Unsere Namenspatronin - Leben und Wirken der Emmi Böck

Emmi Böck wurde im Jahr 1932 in Zweibrücken geboren. Im Alter von 6 Jahren zog sie mit ihren Eltern nach Ingolstadt um und machte im Jahr 1952 das Abitur an der Gnadenthal Oberralschule.

Ihr anschließendes Studium der Germanistik, Anglistik und Geschichte an der LMU München wurde durch mehrere Werksstudententätigkeiten und Krankenhausaufenthalte unterbrochen.

Im Jahr 1961 begann Emmi Böck mit ihrer volkskundlichen Sammeltätigkeit und veröffentlichte 1966 einen Bildband über Ingolstadt. Nach weiteren Jahren des Sammelns gab sie 1973 ihr erstes Sagenbuch "Sagen und Legenden aus Ingolstadt und Umgebung" heraus.

Emmi Bck Portrt

In den folgenden Jahren machte sich die "sagenhafte" Emmi Böck auch über Bayerns Grenzen hinaus einen Namen mit mehreren Publikationen rund um das Thema Sagen und Legenden.

Im Jahr 1981 erhielt sie das Bundesverdienstkreuz sowie 1987 den bayerischen Verdienstorden "für ihre Dienste auf dem Gebiet der Sagen".

Emmi Gabriel

Am 18.12.2002 starb Emmi Böck in Ingolstadt.

 

Im Jahr 2012 wurde die ehemalige Sprachheilschule Ingolstadt in Emmi-Böck-Schule umbenannt

 

Emmi Böck, als “Botschafterin” der Stadt Ingolstadt und der südlich vorgelagerten Hallertau schien uns als Namensgeberin unserer Schule besonders geeignet. Wie keine andere hat sie durch ihre umfassende Sagensammlung Ingolstadt und sein Umland in seinen heimatkundlichen und sprachlichen Wurzeln erforscht, durchdrungen, wissenschaftlich untersucht und in zahlreichen Veröffentlichungen der gesamten Region eröffnet.

Nach dem Studium der Germanistik und Volksskunde hat sie in der Veröffentlichung von Sagen nicht nur einen Lebensinhalt gefunden.

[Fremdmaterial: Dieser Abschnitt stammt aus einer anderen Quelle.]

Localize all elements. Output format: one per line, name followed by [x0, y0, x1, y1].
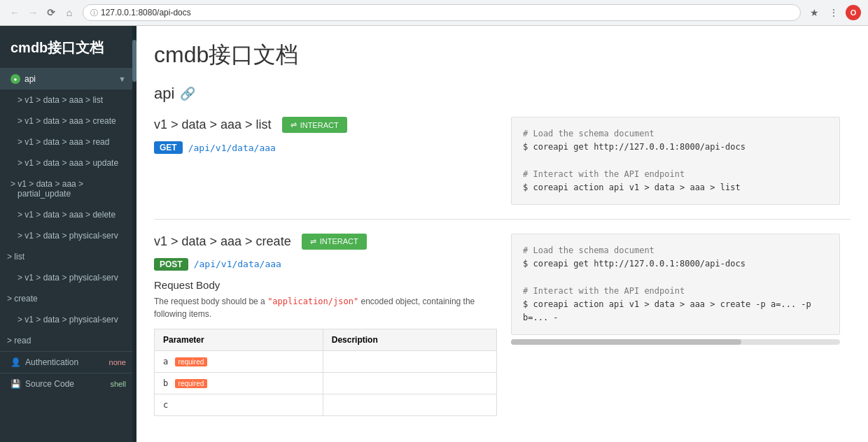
- home-button[interactable]: ⌂: [62, 5, 77, 20]
- create-code-block: # Load the schema document $ coreapi get…: [511, 234, 840, 335]
- create-code-line5: $ coreapi action api v1 > data > aaa > c…: [523, 298, 828, 325]
- section-list: v1 > data > aaa > list ⇌ INTERACT GET /a…: [154, 117, 850, 205]
- sidebar-item-phys3[interactable]: > v1 > data > physical-serv: [0, 309, 136, 330]
- param-row-b: b required: [155, 372, 497, 394]
- link-icon: 🔗: [180, 86, 195, 101]
- sidebar-api-label: api: [24, 74, 36, 84]
- sidebar-create-label: > v1 > data > aaa > create: [18, 116, 116, 126]
- list-endpoint-path: /api/v1/data/aaa: [188, 143, 276, 153]
- interact-label: INTERACT: [300, 121, 339, 129]
- param-c-cell: c: [155, 394, 323, 415]
- auth-label: 👤 Authentication: [10, 357, 78, 367]
- list-interact-button[interactable]: ⇌ INTERACT: [282, 117, 347, 133]
- list-method-badge: GET: [154, 141, 183, 154]
- sidebar-item-update[interactable]: > v1 > data > aaa > update: [0, 152, 136, 173]
- sidebar: cmdb接口文档 ● api ▼ > v1 > data > aaa > lis…: [0, 26, 136, 442]
- request-body-title: Request Body: [154, 279, 497, 291]
- list-code-block: # Load the schema document $ coreapi get…: [511, 117, 840, 205]
- param-c-desc: [323, 394, 496, 415]
- param-b-cell: b required: [155, 372, 323, 394]
- sidebar-phys1-label: > v1 > data > physical-serv: [18, 231, 118, 241]
- list-code-line3: [523, 154, 828, 167]
- sidebar-item-create[interactable]: > v1 > data > aaa > create: [0, 110, 136, 131]
- page-title: cmdb接口文档: [154, 40, 850, 71]
- circle-icon: ●: [10, 74, 20, 84]
- section-create-right: # Load the schema document $ coreapi get…: [511, 234, 840, 416]
- sidebar-list2-label: > list: [7, 252, 24, 262]
- section-list-left: v1 > data > aaa > list ⇌ INTERACT GET /a…: [154, 117, 511, 205]
- lock-icon: ⓘ: [90, 8, 98, 18]
- sidebar-scrollbar-thumb: [132, 40, 136, 82]
- sidebar-item-list[interactable]: > v1 > data > aaa > list: [0, 90, 136, 110]
- section-list-right: # Load the schema document $ coreapi get…: [511, 117, 840, 205]
- request-body-mime: "application/json": [267, 297, 358, 306]
- user-icon: 👤: [10, 357, 21, 367]
- sidebar-item-read2[interactable]: > read: [0, 330, 136, 351]
- sidebar-create2-label: > create: [7, 294, 38, 304]
- param-header-parameter: Parameter: [155, 329, 323, 350]
- create-title-text: v1 > data > aaa > create: [154, 234, 291, 249]
- create-endpoint-path: /api/v1/data/aaa: [194, 259, 281, 269]
- create-code-line2: $ coreapi get http://127.0.0.1:8000/api-…: [523, 257, 828, 271]
- source-code-text: Source Code: [25, 379, 74, 389]
- param-a-required: required: [175, 357, 208, 366]
- create-interact-icon: ⇌: [310, 237, 316, 246]
- sidebar-item-phys1[interactable]: > v1 > data > physical-serv: [0, 225, 136, 246]
- menu-button[interactable]: ⋮: [826, 5, 841, 20]
- sidebar-item-api[interactable]: ● api ▼: [0, 69, 136, 90]
- sidebar-item-delete[interactable]: > v1 > data > aaa > delete: [0, 204, 136, 225]
- sidebar-item-partial-update[interactable]: > v1 > data > aaa >partial_update: [0, 173, 136, 204]
- api-heading: api 🔗: [154, 85, 850, 103]
- param-table: Parameter Description a required: [154, 329, 497, 416]
- list-code-line4: # Interact with the API endpoint: [523, 168, 828, 181]
- sidebar-item-read[interactable]: > v1 > data > aaa > read: [0, 131, 136, 152]
- create-code-line1: # Load the schema document: [523, 244, 828, 257]
- nav-buttons: ← → ⟳ ⌂: [7, 5, 77, 20]
- sidebar-item-phys2[interactable]: > v1 > data > physical-serv: [0, 267, 136, 288]
- code-scroll-thumb: [511, 339, 741, 345]
- param-a-cell: a required: [155, 350, 323, 372]
- api-label: api: [154, 85, 174, 103]
- create-section-title: v1 > data > aaa > create ⇌ INTERACT: [154, 234, 497, 250]
- chrome-actions: ★ ⋮ O: [806, 5, 861, 20]
- create-code-line3: [523, 271, 828, 284]
- source-code-label: 💾 Source Code: [10, 379, 74, 389]
- section-create-left: v1 > data > aaa > create ⇌ INTERACT POST…: [154, 234, 511, 416]
- sidebar-scrollbar: [132, 26, 136, 442]
- refresh-button[interactable]: ⟳: [43, 5, 59, 20]
- browser-chrome: ← → ⟳ ⌂ ⓘ 127.0.0.1:8080/api-docs ★ ⋮ O: [0, 0, 868, 26]
- sidebar-list-label: > v1 > data > aaa > list: [18, 95, 103, 105]
- section-create: v1 > data > aaa > create ⇌ INTERACT POST…: [154, 234, 850, 416]
- content-inner: cmdb接口文档 api 🔗 v1 > data > aaa > list ⇌ …: [136, 26, 868, 430]
- sidebar-item-authentication[interactable]: 👤 Authentication none: [0, 351, 136, 373]
- sidebar-partial-label: > v1 > data > aaa >partial_update: [10, 179, 83, 199]
- address-bar[interactable]: ⓘ 127.0.0.1:8080/api-docs: [83, 4, 801, 21]
- param-header-description: Description: [323, 329, 496, 350]
- param-c-name: c: [163, 400, 168, 410]
- list-code-line2: $ coreapi get http://127.0.0.1:8000/api-…: [523, 141, 828, 154]
- list-code-line5: $ coreapi action api v1 > data > aaa > l…: [523, 181, 828, 194]
- param-a-name: a: [163, 357, 168, 366]
- param-a-desc: [323, 350, 496, 372]
- list-code-line1: # Load the schema document: [523, 127, 828, 141]
- request-body-pre: The request body should be a: [154, 297, 267, 306]
- sidebar-read-label: > v1 > data > aaa > read: [18, 137, 109, 147]
- bookmark-button[interactable]: ★: [806, 5, 822, 20]
- create-method-badge: POST: [154, 258, 188, 271]
- list-title-text: v1 > data > aaa > list: [154, 117, 272, 132]
- param-b-required: required: [175, 379, 208, 388]
- interact-icon: ⇌: [290, 120, 297, 129]
- profile-icon[interactable]: O: [846, 5, 861, 20]
- create-code-line4: # Interact with the API endpoint: [523, 285, 828, 298]
- auth-text: Authentication: [25, 357, 78, 367]
- create-interact-button[interactable]: ⇌ INTERACT: [302, 234, 367, 250]
- code-scroll-bar: [511, 339, 840, 345]
- sidebar-item-create2[interactable]: > create: [0, 288, 136, 309]
- param-row-c: c: [155, 394, 497, 415]
- sidebar-phys3-label: > v1 > data > physical-serv: [18, 315, 118, 325]
- sidebar-title: cmdb接口文档: [0, 26, 136, 69]
- sidebar-item-list2[interactable]: > list: [0, 246, 136, 267]
- forward-button[interactable]: →: [25, 5, 41, 20]
- back-button[interactable]: ←: [7, 5, 22, 20]
- sidebar-item-source-code[interactable]: 💾 Source Code shell: [0, 373, 136, 394]
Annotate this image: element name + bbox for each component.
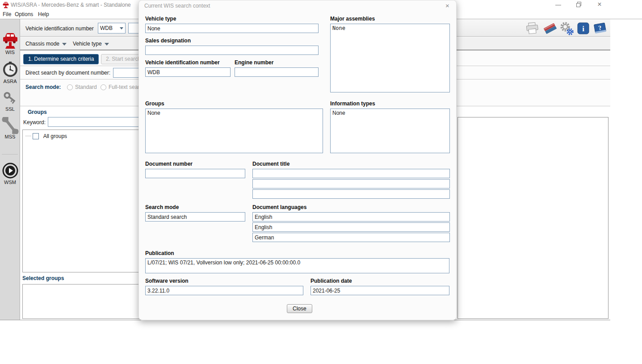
engine-number-label: Engine number: [235, 59, 273, 66]
keyword-label: Keyword:: [23, 119, 46, 126]
chassis-mode-dropdown[interactable]: Chassis mode: [25, 41, 67, 47]
sales-designation-field[interactable]: [145, 46, 319, 55]
settings-gears-icon[interactable]: [559, 21, 574, 37]
window-title: WIS/ASRA - Mercedes-Benz & smart - Stand…: [11, 2, 131, 8]
document-number-label: Document number: [145, 161, 193, 167]
vin-prefix-combobox[interactable]: WDB: [98, 23, 126, 33]
document-language-field-2[interactable]: [252, 222, 450, 232]
selected-groups-title: Selected groups: [22, 275, 64, 281]
dialog-title: Current WIS search context: [144, 3, 210, 9]
eraser-icon[interactable]: [543, 21, 557, 36]
publication-box[interactable]: L/07/21; WIS 07/21, Vollversion low only…: [145, 258, 449, 273]
play-circle-icon: [2, 174, 18, 180]
information-types-label: Information types: [330, 100, 375, 107]
publication-date-label: Publication date: [311, 278, 352, 284]
search-mode-fulltext-label: Full-text searc: [109, 84, 138, 90]
close-window-button[interactable]: ×: [593, 0, 606, 10]
chevron-down-icon: [62, 43, 67, 46]
menu-help[interactable]: Help: [38, 11, 49, 17]
software-version-field[interactable]: [145, 286, 303, 295]
chassis-mode-label: Chassis mode: [25, 41, 59, 47]
sales-designation-label: Sales designation: [145, 38, 191, 44]
sidebar-item-mss[interactable]: [2, 117, 19, 134]
print-icon[interactable]: [525, 22, 539, 36]
tree-branch-line: [25, 136, 31, 136]
vin-label: Vehicle identification number: [25, 25, 94, 32]
major-assemblies-box[interactable]: None: [330, 24, 450, 92]
document-number-field[interactable]: [145, 169, 245, 178]
sidebar-item-asra[interactable]: [2, 61, 19, 78]
vehicle-type-label: Vehicle type: [145, 16, 176, 22]
sidebar-label-wis: WIS: [0, 50, 20, 55]
sidebar-divider: [2, 154, 18, 155]
chevron-down-icon: [120, 27, 123, 29]
vehicle-type-label: Vehicle type: [73, 41, 102, 47]
dialog-groups-box[interactable]: None: [145, 109, 323, 153]
search-mode-label: Search mode:: [25, 84, 61, 90]
chevron-down-icon: [105, 43, 109, 46]
dialog-close-button[interactable]: Close: [287, 304, 312, 313]
groups-panel-title: Groups: [28, 109, 47, 115]
results-panel: [457, 117, 608, 319]
dialog-close-icon[interactable]: ×: [445, 2, 449, 9]
dialog-vin-label: Vehicle identification number: [145, 59, 220, 66]
current-wis-search-context-dialog: Current WIS search context × Vehicle typ…: [138, 0, 457, 320]
sidebar-label-asra: ASRA: [0, 79, 20, 84]
vehicle-type-dropdown[interactable]: Vehicle type: [73, 41, 109, 47]
clock-icon: [2, 73, 19, 79]
help-book-icon[interactable]: ?: [593, 21, 607, 36]
document-language-field-1[interactable]: [252, 212, 450, 222]
engine-number-field[interactable]: [235, 67, 319, 77]
vehicle-type-field[interactable]: [145, 24, 319, 33]
step1-determine-search-criteria-tab[interactable]: 1. Determine search criteria: [23, 54, 99, 64]
search-mode-fulltext-radio[interactable]: [101, 84, 106, 90]
sidebar-label-wsm: WSM: [0, 180, 20, 185]
sidebar-item-wsm[interactable]: [2, 163, 19, 180]
svg-text:i: i: [582, 25, 584, 33]
document-title-field-2[interactable]: [252, 179, 450, 188]
minimize-button[interactable]: [552, 0, 565, 10]
app-logo-car-icon: [2, 1, 9, 10]
document-title-field-3[interactable]: [252, 189, 450, 199]
menu-options[interactable]: Options: [15, 11, 33, 17]
information-types-box[interactable]: None: [330, 109, 450, 153]
dialog-search-mode-label: Search mode: [145, 204, 179, 210]
dialog-search-mode-field[interactable]: [145, 212, 245, 222]
document-title-field-1[interactable]: [252, 169, 450, 178]
document-title-label: Document title: [252, 161, 290, 167]
direct-search-label: Direct search by document number:: [25, 70, 110, 76]
publication-date-field[interactable]: [311, 286, 449, 295]
major-assemblies-label: Major assemblies: [330, 16, 375, 22]
search-mode-standard-label: Standard: [75, 84, 97, 90]
document-language-field-3[interactable]: [252, 233, 450, 242]
document-languages-label: Document languages: [252, 204, 306, 210]
sidebar-label-ssl: SSL: [0, 106, 20, 112]
sidebar-item-wis[interactable]: [2, 31, 19, 48]
app-root: WIS/ASRA - Mercedes-Benz & smart - Stand…: [0, 0, 642, 364]
all-groups-checkbox[interactable]: [33, 133, 39, 139]
sidebar-label-mss: MSS: [0, 134, 20, 139]
maximize-restore-button[interactable]: [572, 0, 586, 10]
all-groups-label: All groups: [43, 133, 67, 139]
dialog-vin-field[interactable]: [145, 67, 231, 77]
menu-file[interactable]: File: [3, 11, 11, 17]
vin-prefix-value: WDB: [100, 25, 120, 31]
publication-label: Publication: [145, 250, 174, 256]
dialog-groups-label: Groups: [145, 100, 164, 107]
info-icon[interactable]: i: [577, 22, 589, 36]
search-mode-standard-radio[interactable]: [67, 84, 73, 90]
sidebar-item-ssl[interactable]: [2, 89, 19, 106]
software-version-label: Software version: [145, 278, 189, 284]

So hat sie das umfangreichste private Sagenarchiv Bayerns aufgebaut und eine Fülle von Sagenbänden veröffentlicht. Als “sagenhafteste Frau” hat sie nicht nur die Sagen des 19. Jahrhunderts einem großen Leserkreis geschenkt, sondern auch für ihre wissenschaftliche Leistung Anerkennung in der Fachwelt gefunden.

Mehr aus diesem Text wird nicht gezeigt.